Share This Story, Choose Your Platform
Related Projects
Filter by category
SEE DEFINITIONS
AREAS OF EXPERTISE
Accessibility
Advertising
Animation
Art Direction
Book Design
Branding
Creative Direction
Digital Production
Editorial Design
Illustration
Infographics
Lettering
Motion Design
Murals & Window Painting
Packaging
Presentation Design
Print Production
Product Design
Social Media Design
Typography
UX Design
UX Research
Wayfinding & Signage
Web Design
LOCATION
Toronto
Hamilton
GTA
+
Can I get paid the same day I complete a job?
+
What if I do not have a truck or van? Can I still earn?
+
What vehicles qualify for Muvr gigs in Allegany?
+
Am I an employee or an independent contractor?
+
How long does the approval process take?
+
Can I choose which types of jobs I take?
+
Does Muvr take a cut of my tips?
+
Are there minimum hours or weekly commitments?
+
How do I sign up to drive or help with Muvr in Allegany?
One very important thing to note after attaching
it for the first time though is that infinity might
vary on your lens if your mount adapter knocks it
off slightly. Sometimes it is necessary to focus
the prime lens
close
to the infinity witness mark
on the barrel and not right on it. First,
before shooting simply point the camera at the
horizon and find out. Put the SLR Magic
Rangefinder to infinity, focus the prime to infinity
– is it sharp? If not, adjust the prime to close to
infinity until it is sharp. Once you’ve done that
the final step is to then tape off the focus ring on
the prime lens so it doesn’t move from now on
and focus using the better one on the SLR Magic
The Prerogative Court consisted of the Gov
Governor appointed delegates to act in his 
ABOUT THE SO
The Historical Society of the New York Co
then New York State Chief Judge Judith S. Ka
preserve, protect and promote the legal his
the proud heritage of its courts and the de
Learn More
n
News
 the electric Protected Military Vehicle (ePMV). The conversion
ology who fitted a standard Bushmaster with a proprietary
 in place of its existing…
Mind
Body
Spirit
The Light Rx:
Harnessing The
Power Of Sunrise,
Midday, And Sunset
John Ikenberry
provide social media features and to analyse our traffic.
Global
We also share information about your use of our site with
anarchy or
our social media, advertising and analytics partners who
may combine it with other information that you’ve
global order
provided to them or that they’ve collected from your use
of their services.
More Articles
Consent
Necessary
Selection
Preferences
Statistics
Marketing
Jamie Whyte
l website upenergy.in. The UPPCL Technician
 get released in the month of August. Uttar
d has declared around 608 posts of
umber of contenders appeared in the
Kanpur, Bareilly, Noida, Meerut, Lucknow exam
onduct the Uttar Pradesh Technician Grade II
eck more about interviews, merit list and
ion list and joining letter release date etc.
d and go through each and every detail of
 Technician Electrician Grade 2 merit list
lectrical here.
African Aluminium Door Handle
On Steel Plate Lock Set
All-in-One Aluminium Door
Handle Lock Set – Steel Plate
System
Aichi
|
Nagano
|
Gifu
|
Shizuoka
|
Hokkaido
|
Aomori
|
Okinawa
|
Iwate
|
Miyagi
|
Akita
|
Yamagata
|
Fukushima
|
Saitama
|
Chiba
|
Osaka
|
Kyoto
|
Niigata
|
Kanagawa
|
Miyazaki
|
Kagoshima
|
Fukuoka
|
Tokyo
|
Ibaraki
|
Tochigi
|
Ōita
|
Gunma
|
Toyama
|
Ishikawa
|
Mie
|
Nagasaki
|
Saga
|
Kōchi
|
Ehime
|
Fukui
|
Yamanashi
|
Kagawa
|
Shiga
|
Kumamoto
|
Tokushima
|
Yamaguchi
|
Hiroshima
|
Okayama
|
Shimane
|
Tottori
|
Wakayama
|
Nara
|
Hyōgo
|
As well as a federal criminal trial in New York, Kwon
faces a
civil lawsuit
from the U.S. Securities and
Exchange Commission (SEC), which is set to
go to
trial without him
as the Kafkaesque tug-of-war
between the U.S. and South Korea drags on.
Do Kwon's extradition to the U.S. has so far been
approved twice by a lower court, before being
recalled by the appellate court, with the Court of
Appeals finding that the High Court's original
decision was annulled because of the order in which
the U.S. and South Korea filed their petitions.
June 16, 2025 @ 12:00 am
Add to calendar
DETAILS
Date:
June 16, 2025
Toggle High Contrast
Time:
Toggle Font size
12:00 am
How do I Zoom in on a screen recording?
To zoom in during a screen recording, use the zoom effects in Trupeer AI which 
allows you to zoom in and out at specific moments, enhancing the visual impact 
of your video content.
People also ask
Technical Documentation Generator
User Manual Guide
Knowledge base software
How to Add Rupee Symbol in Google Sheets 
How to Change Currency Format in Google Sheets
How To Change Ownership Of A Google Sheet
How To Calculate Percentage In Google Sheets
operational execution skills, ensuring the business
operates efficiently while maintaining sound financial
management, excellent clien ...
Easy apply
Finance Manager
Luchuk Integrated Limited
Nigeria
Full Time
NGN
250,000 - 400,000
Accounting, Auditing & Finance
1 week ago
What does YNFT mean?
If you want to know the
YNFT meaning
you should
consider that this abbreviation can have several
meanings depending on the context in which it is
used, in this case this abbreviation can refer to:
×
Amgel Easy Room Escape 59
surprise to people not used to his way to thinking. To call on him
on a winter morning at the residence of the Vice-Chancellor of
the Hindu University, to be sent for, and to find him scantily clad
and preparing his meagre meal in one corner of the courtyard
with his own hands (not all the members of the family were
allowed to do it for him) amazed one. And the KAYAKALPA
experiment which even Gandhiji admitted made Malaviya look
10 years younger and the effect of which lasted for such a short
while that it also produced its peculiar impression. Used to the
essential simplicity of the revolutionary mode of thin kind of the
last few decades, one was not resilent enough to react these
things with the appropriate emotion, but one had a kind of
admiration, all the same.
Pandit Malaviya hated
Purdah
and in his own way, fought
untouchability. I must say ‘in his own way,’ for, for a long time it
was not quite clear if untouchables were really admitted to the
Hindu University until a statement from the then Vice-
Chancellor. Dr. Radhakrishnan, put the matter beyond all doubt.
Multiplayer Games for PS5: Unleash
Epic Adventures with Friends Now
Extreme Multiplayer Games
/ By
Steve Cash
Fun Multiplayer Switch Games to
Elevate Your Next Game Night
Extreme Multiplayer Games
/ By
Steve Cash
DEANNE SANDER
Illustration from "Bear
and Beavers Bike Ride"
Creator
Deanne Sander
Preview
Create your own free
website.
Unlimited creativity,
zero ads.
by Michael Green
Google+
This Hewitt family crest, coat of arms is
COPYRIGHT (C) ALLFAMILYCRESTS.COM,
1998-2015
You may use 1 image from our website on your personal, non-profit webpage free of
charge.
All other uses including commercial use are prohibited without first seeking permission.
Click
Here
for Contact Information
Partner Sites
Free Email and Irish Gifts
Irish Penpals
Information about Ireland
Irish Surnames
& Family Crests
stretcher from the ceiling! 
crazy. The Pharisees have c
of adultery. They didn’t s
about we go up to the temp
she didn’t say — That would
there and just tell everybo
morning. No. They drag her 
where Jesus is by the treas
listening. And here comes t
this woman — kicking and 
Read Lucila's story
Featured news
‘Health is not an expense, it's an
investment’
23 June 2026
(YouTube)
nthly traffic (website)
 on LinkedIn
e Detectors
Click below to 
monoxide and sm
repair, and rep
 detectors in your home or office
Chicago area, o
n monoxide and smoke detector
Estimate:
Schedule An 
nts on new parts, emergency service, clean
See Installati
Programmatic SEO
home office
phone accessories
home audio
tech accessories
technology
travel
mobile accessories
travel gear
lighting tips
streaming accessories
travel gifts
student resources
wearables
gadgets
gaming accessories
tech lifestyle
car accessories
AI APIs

··········

> _Description of the task_:
All of the data must be written out again, exactly as it stands.

> _Answer box_:
Share This Story, Choose Your Platform
Related Projects
Filter by category
SEE DEFINITIONS
AREAS OF EXPERTISE
Accessibility
Advertising
Animation
Art Direction
Book Design
Branding
Creative Direction
Digital Production
Editorial Design
Illustration
Infographics
Lettering
Motion Design
Murals & Window Painting
Packaging
Presentation Design
Print Production
Product Design
Social Media Design
Typography
UX Design
UX Research
Wayfinding & Signage
Web Design
LOCATION
Toronto
Hamilton
GTA
+
Can I get paid the same day I complete a job?
+
What if I do not have a truck or van? Can I still earn?
+
What vehicles qualify for Muvr gigs in Allegany?
+
Am I an employee or an independent contractor?
+
How long does the approval process take?
+
Can I choose which types of jobs I take?
+
Does Muvr take a cut of my tips?
+
Are there minimum hours or weekly commitments?
+
How do I sign up to drive or help with Muvr in Allegany?
One very important thing to note after attaching
it for the first time though is that infinity might
vary on your lens if your mount adapter knocks it
off slightly. Sometimes it is necessary to focus
the prime lens
close
to the infinity witness mark
on the barrel and not right on it. First,
before shooting simply point the camera at the
horizon and find out. Put the SLR Magic
Rangefinder to infinity, focus the prime to infinity
– is it sharp? If not, adjust the prime to close to
infinity until it is sharp. Once you’ve done that
the final step is to then tape off the focus ring on
the prime lens so it doesn’t move from now on
and focus using the better one on the SLR Magic
The Prerogative Court consisted of the Gov
Governor appointed delegates to act in his 
ABOUT THE SO
The Historical Society of the New York Co
then New York State Chief Judge Judith S. Ka
preserve, protect and promote the legal his
the proud heritage of its courts and the de
Learn More
n
News
 the electric Protected Military Vehicle (ePMV). The conversion
ology who fitted a standard Bushmaster with a proprietary
 in place of its existing…
Mind
Body
Spirit
The Light Rx:
Harnessing The
Power Of Sunrise,
Midday, And Sunset
John Ikenberry
provide social media features and to analyse our traffic.
Global
We also share information about your use of our site with
anarchy or
our social media, advertising and analytics partners who
may combine it with other information that you’ve
global order
provided to them or that they’ve collected from your use
of their services.
More Articles
Consent
Necessary
Selection
Preferences
Statistics
Marketing
Jamie Whyte
l website upenergy.in. The UPPCL Technician
 get released in the month of August. Uttar
d has declared around 608 posts of
umber of contenders appeared in the
Kanpur, Bareilly, Noida, Meerut, Lucknow exam
onduct the Uttar Pradesh Technician Grade II
eck more about interviews, merit list and
ion list and joining letter release date etc.
d and go through each and every detail of
 Technician Electrician Grade 2 merit list
lectrical here.
African Aluminium Door Handle
On Steel Plate Lock Set
All-in-One Aluminium Door
Handle Lock Set – Steel Plate
System
Aichi
|
Nagano
|
Gifu
|
Shizuoka
|
Hokkaido
|
Aomori
|
Okinawa
|
Iwate
|
Miyagi
|
Akita
|
Yamagata
|
Fukushima
|
Saitama
|
Chiba
|
Osaka
|
Kyoto
|
Niigata
|
Kanagawa
|
Miyazaki
|
Kagoshima
|
Fukuoka
|
Tokyo
|
Ibaraki
|
Tochigi
|
Ōita
|
Gunma
|
Toyama
|
Ishikawa
|
Mie
|
Nagasaki
|
Saga
|
Kōchi
|
Ehime
|
Fukui
|
Yamanashi
|
Kagawa
|
Shiga
|
Kumamoto
|
Tokushima
|
Yamaguchi
|
Hiroshima
|
Okayama
|
Shimane
|
Tottori
|
Wakayama
|
Nara
|
Hyōgo
|
As well as a federal criminal trial in New York, Kwon
faces a
civil lawsuit
from the U.S. Securities and
Exchange Commission (SEC), which is set to
go to
trial without him
as the Kafkaesque tug-of-war
between the U.S. and South Korea drags on.
Do Kwon's extradition to the U.S. has so far been
approved twice by a lower court, before being
recalled by the appellate court, with the Court of
Appeals finding that the High Court's original
decision was annulled because of the order in which
the U.S. and South Korea filed their petitions.
June 16, 2025 @ 12:00 am
Add to calendar
DETAILS
Date:
June 16, 2025
Toggle High Contrast
Time:
Toggle Font size
12:00 am
How do I Zoom in on a screen recording?
To zoom in during a screen recording, use the zoom effects in Trupeer AI which 
allows you to zoom in and out at specific moments, enhancing the visual impact 
of your video content.
People also ask
Technical Documentation Generator
User Manual Guide
Knowledge base software
How to Add Rupee Symbol in Google Sheets 
How to Change Currency Format in Google Sheets
How To Change Ownership Of A Google Sheet
How To Calculate Percentage In Google Sheets
operational execution skills, ensuring the business
operates efficiently while maintaining sound financial
management, excellent clien ...
Easy apply
Finance Manager
Luchuk Integrated Limited
Nigeria
Full Time
NGN
250,000 - 400,000
Accounting, Auditing & Finance
1 week ago
What does YNFT mean?
If you want to know the
YNFT meaning
you should
consider that this abbreviation can have several
meanings depending on the context in which it is
used, in this case this abbreviation can refer to:
×
Amgel Easy Room Escape 59
surprise to people not used to his way to thinking. To call on him
on a winter morning at the residence of the Vice-Chancellor of
the Hindu University, to be sent for, and to find him scantily clad
and preparing his meagre meal in one corner of the courtyard
with his own hands (not all the members of the family were
allowed to do it for him) amazed one. And the KAYAKALPA
experiment which even Gandhiji admitted made Malaviya look
10 years younger and the effect of which lasted for such a short
while that it also produced its peculiar impression. Used to the
essential simplicity of the revolutionary mode of thin kind of the
last few decades, one was not resilent enough to react these
things with the appropriate emotion, but one had a kind of
admiration, all the same.
Pandit Malaviya hated
Purdah
and in his own way, fought
untouchability. I must say ‘in his own way,’ for, for a long time it
was not quite clear if untouchables were really admitted to the
Hindu University until a statement from the then Vice-
Chancellor. Dr. Radhakrishnan, put the matter beyond all doubt.
Multiplayer Games for PS5: Unleash
Epic Adventures with Friends Now
Extreme Multiplayer Games
/ By
Steve Cash
Fun Multiplayer Switch Games to
Elevate Your Next Game Night
Extreme Multiplayer Games
/ By
Steve Cash
DEANNE SANDER
Illustration from "Bear
and Beavers Bike Ride"
Creator
Deanne Sander
Preview
Create your own free
website.
Unlimited creativity,
zero ads.
by Michael Green
Google+
This Hewitt family crest, coat of arms is
COPYRIGHT (C) ALLFAMILYCRESTS.COM,
1998-2015
You may use 1 image from our website on your personal, non-profit webpage free of
charge.
All other uses including commercial use are prohibited without first seeking permission.
Click
Here
for Contact Information
Partner Sites
Free Email and Irish Gifts
Irish Penpals
Information about Ireland
Irish Surnames
& Family Crests
stretcher from the ceiling! 
crazy. The Pharisees have c
of adultery. They didn’t s
about we go up to the temp
she didn’t say — That would
there and just tell everybo
morning. No. They drag her 
where Jesus is by the treas
listening. And here comes t
this woman — kicking and 
Read Lucila's story
Featured news
‘Health is not an expense, it's an
investment’
23 June 2026
(YouTube)
nthly traffic (website)
 on LinkedIn
e Detectors
Click below to 
monoxide and sm
repair, and rep
 detectors in your home or office
Chicago area, o
n monoxide and smoke detector
Estimate:
Schedule An 
nts on new parts, emergency service, clean
See Installati
Programmatic SEO
home office
phone accessories
home audio
tech accessories
technology
travel
mobile accessories
travel gear
lighting tips
streaming accessories
travel gifts
student resources
wearables
gadgets
gaming accessories
tech lifestyle
car accessories
AI APIs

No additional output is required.